The TCSA is appealing this part of Judge Dietz’s ruling and have filed a legal brief in the Supreme Court of Texas ---“Brief of Texas Charter Schools Association, et al.” setting out their claims.  The gist of their case lies in the repeated assertion in the Brief “that charter schools receive at least $1,000 less per student than other public schools, under this Court’s established weighted student analysis.” [Brief, p. xi]. This last quoted phrase, and some 8 repetitions of it throughout the Brief, is preceded by the word “undisputed”. This word—undisputed-- appears 18 times in the Brief.

 

What the TCSA is most intent on establishing as “undisputed” is the use of weighted average daily attendance (WADA) in making comparisons of revenues received by charter schools as opposed to school districts.  The use of WADA, as the Brief argues, is well established in making per pupil revenue or spending comparisons between districts or sets of districts.  In making comparisons between districts, or between charter schools, the use of WADA can be defended.  However, the use of WADA to compare per pupil revenues between charter schools and school districts is not supportable.  This is because the transformation of ADA numbers into WADA numbers is done very differently for charter schools as opposed to school districts. The precise method specified in the law for calculating state entitlements for charters and districts is not the same.

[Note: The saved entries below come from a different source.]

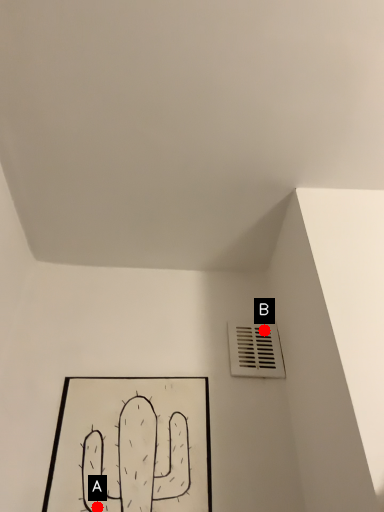 Question: Two points are circled on the image, labeled by A and B beside each circle. Which point is farther to the camera?

Choices:
 (A) A is further
 (B) B is further

Answer: (B) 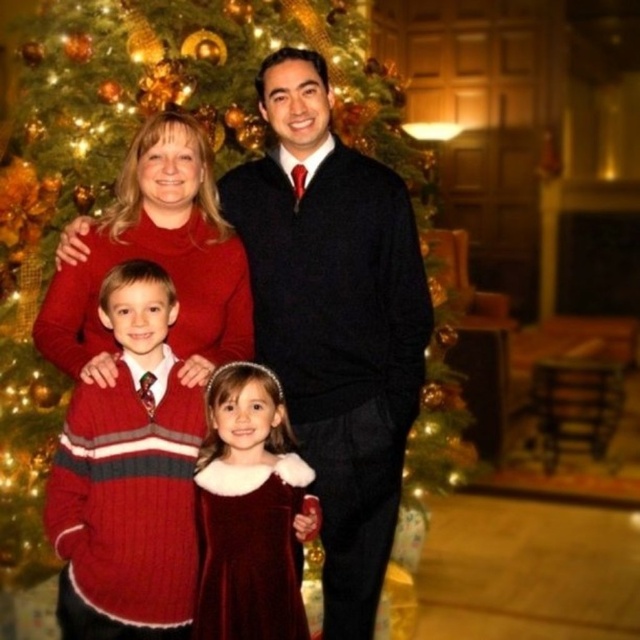 Question: Which point appears farthest from the camera in this image?

Choices:
 (A) pos(282,628)
 (B) pos(372,579)

Answer: (B)

Question: Which of the following is the farthest from the observer?

Choices:
 (A) (120, 561)
 (B) (220, 196)

Answer: (B)

Question: Does green textured christmas tree at center appear on the left side of matte black sweater at center?

Choices:
 (A) no
 (B) yes

Answer: (B)

Question: Is matte black sweater at center to the left of velvet dress at center from the viewer's perspective?

Choices:
 (A) no
 (B) yes

Answer: (A)

Question: Is green textured christmas tree at center positioned in front of cable-knit sweater at left?

Choices:
 (A) no
 (B) yes

Answer: (A)

Question: Which point is farther to the camera?

Choices:
 (A) (352, 193)
 (B) (120, 518)

Answer: (A)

The two different methods would give different dollar amounts of revenue entitlements to a charter school and a school district even if both had exactly the same number of students and the same mix of students carrying extra weights, such as the numbers who are economically disadvantaged or who area eligible for the same special education services.  Furthermore, the difference in the entitlements results in a different WADA calculation for the charter school than it does for the school district. This means that the basic measure for comparing revenues per pupil is different for a charter school than it is for a school district.  The measure is flawed, and results in inaccurate comparisons between revenues per weighted averaged daily attendance between charter schools and school districts.

 

The same difference in the funding formula that results in an aggregate over-funding of charter schools’ operations revenues also results in differences among charter schools—those with more than, approximately, 1,000 students receive relatively more than their district counterparts, while those charters with less than approximately 1,000 students do relatively less well than districts of like size.  These differences in treatment are of course due to the effects of the small school scale adjustment formula that benefits small school districts but which is not applied to small charter schools. 

 

It is precisely the effects of the small and medium size district scale adjustments that cause the statewide average adjusted allotment to be as high as it is, which in turn results in the over-funding of operations grants to charters as well as the overstatement of WADA figures, at least for charter systems over approximately 1,000 students.  These contain roughly 70 percent of total charter school ADA  (average daily attendance). Because of the high value of the adjusted allotment assigned to all charter schools ($6,265 for school year 2014-2015) the crossover point between where charters are advantaged or not is less than the regular ADA figure of 1,600 where the small school adjustment takes effect.

 

It is unfortunate that it is necessary to go into so much detail to properly explain this issue. But this is truly a case of the old truth that “The Devil is in the details.”

 

In short, the claim that “charter schools receive at least $1,000 less per student than other public schools” is disputed. Measured properly, the claim is false.